Brian Trapp: I have an announcement: Sex is back. I know what you’re thinking: Turn on the television; it didn’t go anywhere. And that’s my point. In a culture that doesn’t really hold back on what happens in the bedroom (or car . . . or office), sex should be less interesting as material for literary fiction.
Well . . . I don’t know what happened, but lately these CR submissions are making me blush. I am no Puritan, but I’m slightly uncomfortable with the amount of prostitution stories we’ve been getting. We’re talking fortyish fallen-housewife prostitutes. Chinese-village prostitutes. Indian-child prostitutes. Some of these stories are comic or tragic or in between, but they’re all about the ancient transaction. This is not a bad thing. Literary fiction has no boundaries or borders. But I will say this: Even when writing about sex and prostitutes (and sex with prostitutes), restraint and style are still very much appreciated.

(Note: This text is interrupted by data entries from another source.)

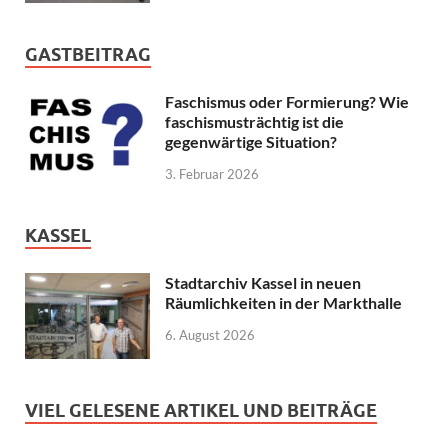
GASTBEITRAG
Faschismus oder Formierung? Wie
faschismusträchtig ist die
gegenwärtige Situation?
3. Februar 2026
KASSEL
Stadtarchiv Kassel in neuen
Räumlichkeiten in der Markthalle
6. August 2026
VIEL GELESENE ARTIKEL UND BEITRÄGE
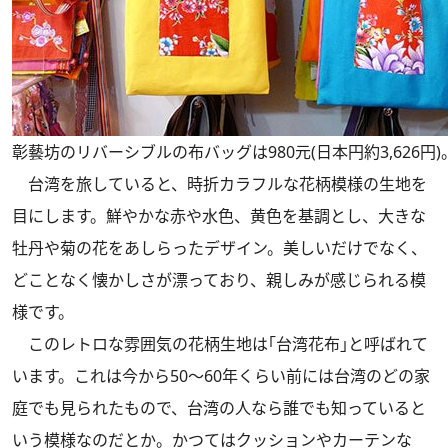
彰藝坊のリバーシブルの布バッグは980元(日本円約3,626円)
台湾を旅していると、時折カラフルな花柄模様の生地を
目にします。鮮やかな赤や水色、黄色を基調とし、大きな
牡丹や菊の花をあしらったデザイン。美しいだけでなく、
どことなく懐かしさが漂っており、親しみが感じられる模
様です。
このレトロな雰囲気の花柄生地は｢台湾花布｣と呼ばれて
います。これは今から50～60年くらい前には台湾のどの家
庭でも見られたもので、台湾の人なら誰でも知っていると
いう模様なのだとか。かつてはクッションやカーテンな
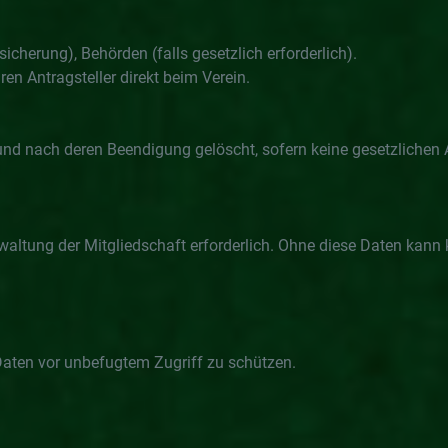
icherung), Behörden (falls gesetzlich erforderlich).
en Antragsteller direkt beim Verein.
nd nach deren Beendigung gelöscht, sofern keine gesetzlichen A
waltung der Mitgliedschaft erforderlich. Ohne diese Daten kann 
aten vor unbefugtem Zugriff zu schützen.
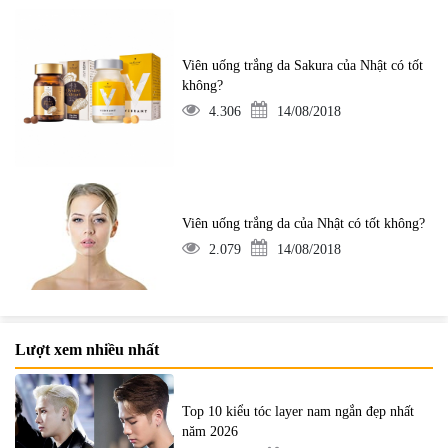
Viên uống trắng da Sakura của Nhật có tốt
không?
4.306
14/08/2018
Viên uống trắng da của Nhật có tốt không?
2.079
14/08/2018
Lượt xem nhiều nhất
Top 10 kiểu tóc layer nam ngắn đẹp nhất
năm 2026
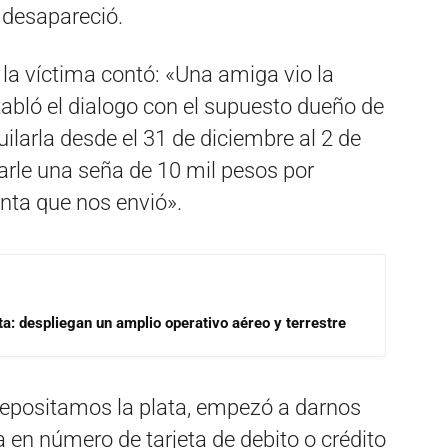
, desapareció.
, la víctima contó: «Una amiga vio la
abló el dialogo con el supuesto dueño de
ilarla desde el 31 de diciembre al 2 de
arle una seña de 10 mil pesos por
nta que nos envió».
a: despliegan un amplio operativo aéreo y terrestre
depositamos la plata, empezó a darnos
a en número de tarjeta de debito o crédito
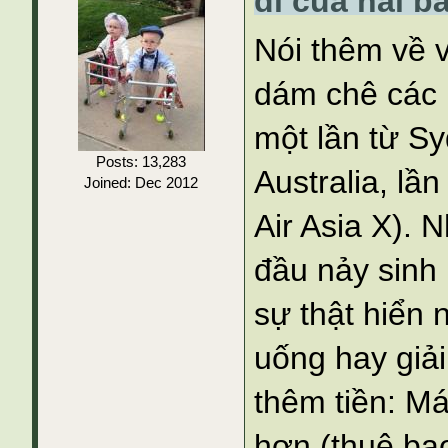
đi của hai b
Nói thêm về 
dám chê các h
một lần từ Sy
Posts: 13,283
Australia, lầ
Joined: Dec 2012
Air Asia X). 
đầu nảy sinh 
sự thật hiển 
uống hay giải
thêm tiền: Má
hơn (thuê ba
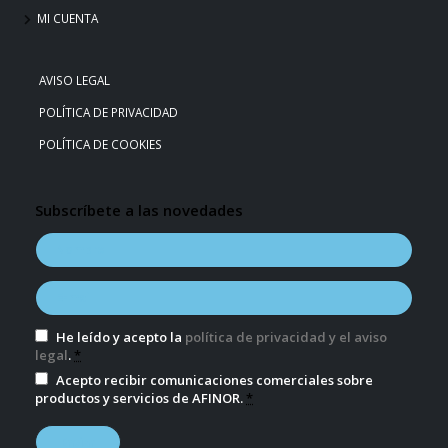
MI CUENTA
AVISO LEGAL
POLÍTICA DE PRIVACIDAD
POLÍTICA DE COOKIES
Subscríbete a las novedades
He leído y acepto la
política de privacidad y el aviso
legal
.
*
Acepto recibir comunicaciones comerciales sobre
productos y servicios de AFINOR.
*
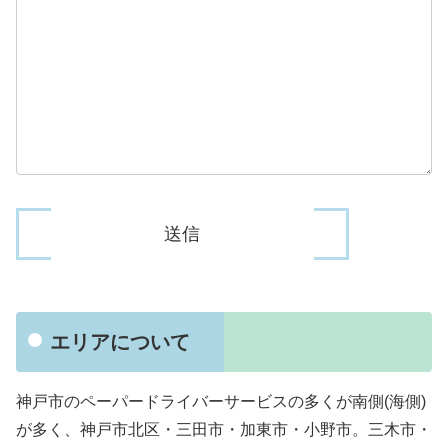
エリアについて
神戸市のペーパードライバーサービスの多くが南側(海側)
が多く、神戸市北区・三田市・加東市・小野市。三木市・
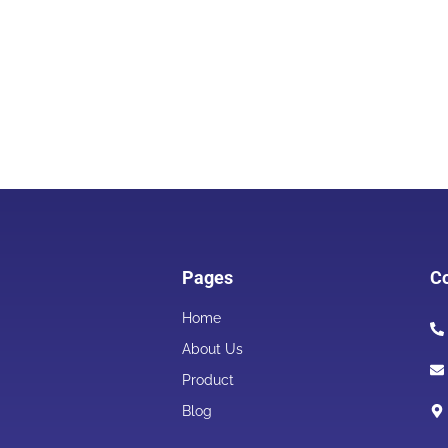
Pages
Co
Home
About Us
Product
Blog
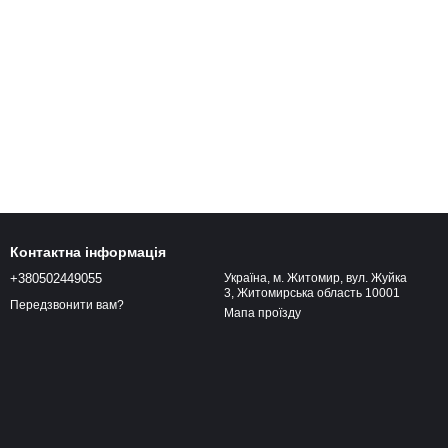
Контактна інформація
+380502449055
Україна, м. Житомир, вул. Жуйка
3, Житомирська область 10001
Передзвонити вам?
Мапа проїзду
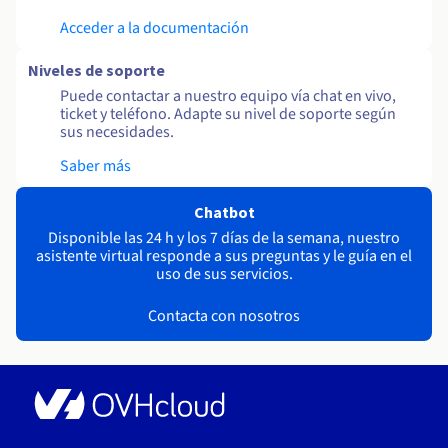
Acceder a la documentación
Niveles de soporte
Puede contactar a nuestro equipo vía chat en vivo,
ticket y teléfono. Adapte su nivel de soporte según
sus necesidades.
Saber más
Chatbot
Disponible las 24 h y los 7 días de la semana, nuestro
asistente virtual responde a sus preguntas y le guía en el
uso de sus servicios.
Contacta con nosotros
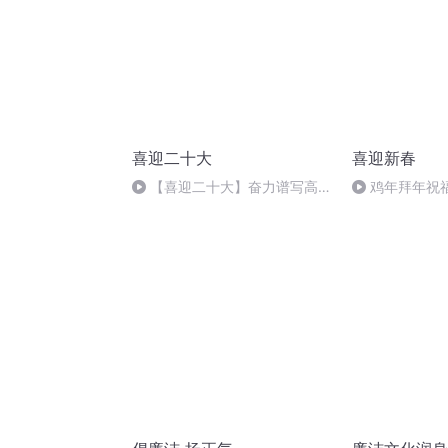
喜迎二十大
喜迎新春
【喜迎二十大】奋力谱写高质
鸡年拜年祝
量发展雄县篇章
版）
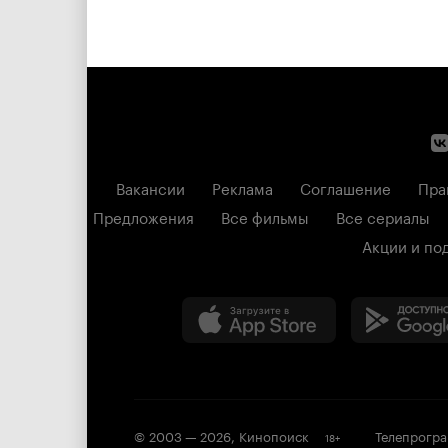
Вакансии
Реклама
Соглашение
Пра
Предложения
Все фильмы
Все сериалы
Акции и по
© 2003 —
2026
,
Кинопоиск
Телепрогр
18
+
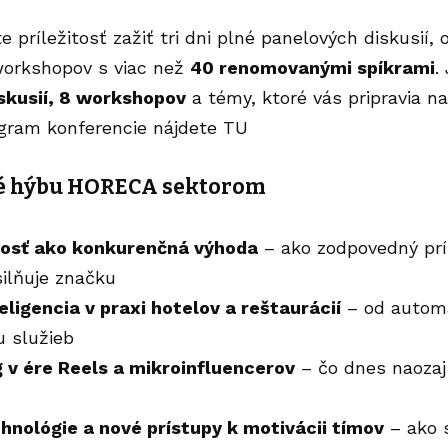
 príležitosť zažiť tri dni plné panelových diskusií
workshopov s viac než
40 renomovanými spíkrami
.
iskusií, 8 workshopov
a témy, ktoré vás pripravia na
gram konferencie nájdete
TU
ré hýbu HORECA sektorom
osť ako konkurenčná výhoda
– ako zodpovedný prí
ilňuje značku
ligencia v praxi hotelov a reštaurácií
– od automat
u služieb
 v ére Reels a mikroinfluencerov
– čo dnes naozaj 
chnológie a nové prístupy k motivácii tímov
– ako s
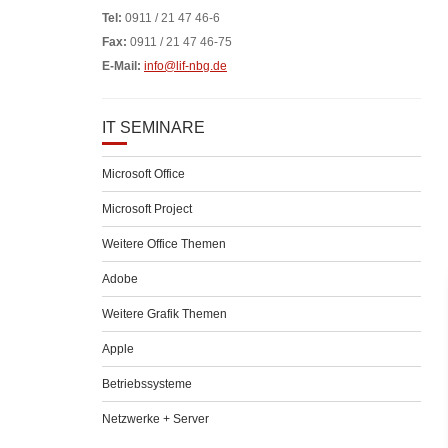
Tel:
0911 / 21 47 46-6
Fax:
0911 / 21 47 46-75
E-Mail:
info@lif-nbg.de
IT SEMINARE
Microsoft Office
Microsoft Project
Weitere Office Themen
Adobe
Weitere Grafik Themen
Apple
Betriebssysteme
Netzwerke + Server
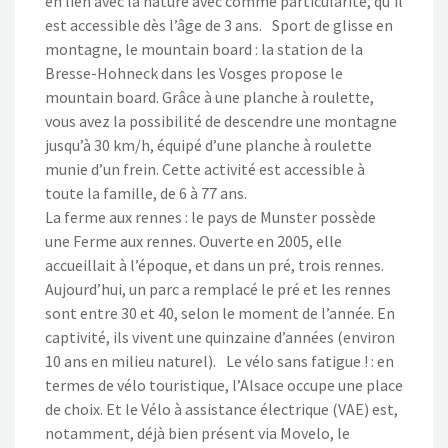
en lien avec la nature avec comme particularité, qu’il
est accessible dès l’âge de 3 ans. Sport de glisse en
montagne, le mountain board : la station de la
Bresse-Hohneck dans les Vosges propose le
mountain board. Grâce à une planche à roulette,
vous avez la possibilité de descendre une montagne
jusqu’à 30 km/h, équipé d’une planche à roulette
munie d’un frein. Cette activité est accessible à
toute la famille, de 6 à 77 ans.
La ferme aux rennes : le pays de Munster possède
une Ferme aux rennes. Ouverte en 2005, elle
accueillait à l’époque, et dans un pré, trois rennes.
Aujourd’hui, un parc a remplacé le pré et les rennes
sont entre 30 et 40, selon le moment de l’année. En
captivité, ils vivent une quinzaine d’années (environ
10 ans en milieu naturel). Le vélo sans fatigue ! : en
termes de vélo touristique, l’Alsace occupe une place
de choix. Et le Vélo à assistance électrique (VAE) est,
notamment, déjà bien présent via Movelo, le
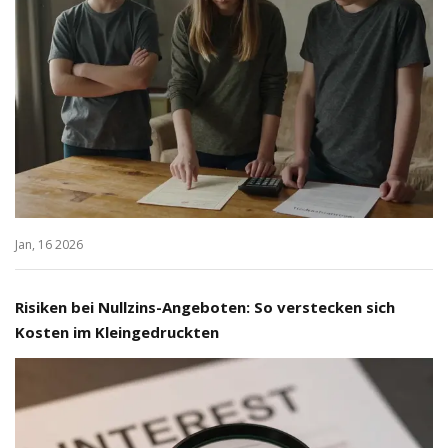
Jan, 16 2026
Risiken bei Nullzins-Angeboten: So verstecken sich
Kosten im Kleingedruckten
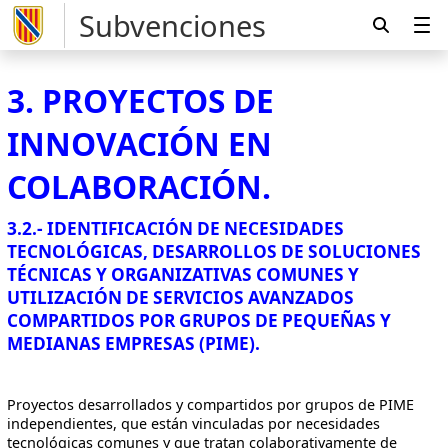
Subvenciones
3. PROYECTOS DE
INNOVACIÓN EN
COLABORACIÓN.
3.2.- IDENTIFICACIÓN DE NECESIDADES
TECNOLÓGICAS, DESARROLLOS DE SOLUCIONES
TÉCNICAS Y ORGANIZATIVAS COMUNES Y
UTILIZACIÓN DE SERVICIOS AVANZADOS
COMPARTIDOS POR GRUPOS DE PEQUEÑAS Y
MEDIANAS EMPRESAS (PIME).
Proyectos desarrollados y compartidos por grupos de PIME
independientes, que están vinculadas por necesidades
tecnológicas comunes y que tratan colaborativamente de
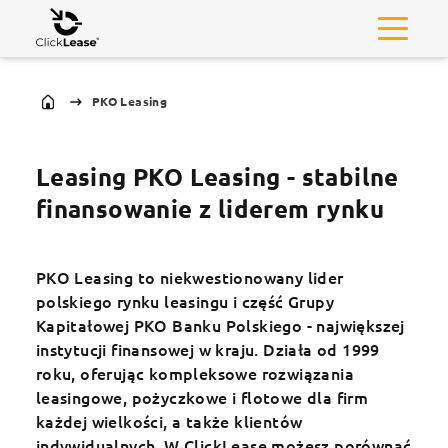
PKO Leasing
Leasing PKO Leasing - stabilne
finansowanie z liderem rynku
PKO Leasing to niekwestionowany lider
polskiego rynku leasingu i część Grupy
Kapitałowej PKO Banku Polskiego - największej
instytucji finansowej w kraju. Działa od 1999
roku, oferując kompleksowe rozwiązania
leasingowe, pożyczkowe i flotowe dla firm
każdej wielkości, a także klientów
indywidualnych. W ClickLease możesz porównać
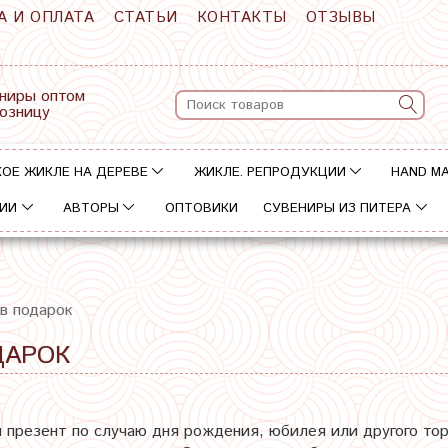
А И ОПЛАТА
СТАТЬИ
КОНТАКТЫ
ОТЗЫВЫ
ниры оптом
розницу
ОЕ ЖИКЛЕ НА ДЕРЕВЕ
ЖИКЛЕ. РЕПРОДУКЦИИ
HAND M
ИИ
АВТОРЫ
ОПТОВИКИ
СУВЕНИРЫ ИЗ ПИТЕРА
в подарок
ДАРОК
 презент по случаю дня рождения, юбилея или другого т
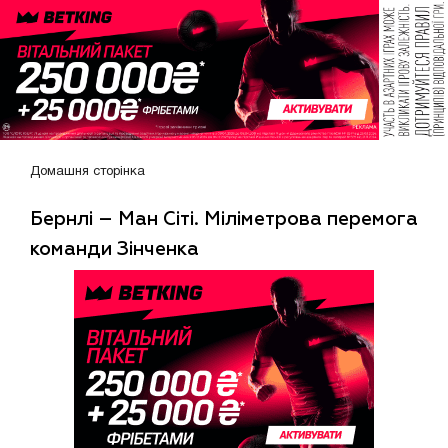
Домашня сторінка
Бернлі – Ман Сіті. Міліметрова перемога
команди Зінченка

Carnal acts are part of human experience, but when represented in fiction, they often become mired by overwrought and purple prose or else fall into uninspired, pornographic stereotype. If sex is back, then so be it, but let’s not have literary fiction compete with the dark corners of the internet or the latest incarnation of Fifty Shades of Grey. Sex in fiction should be as weird or beautiful or awkward as life itself.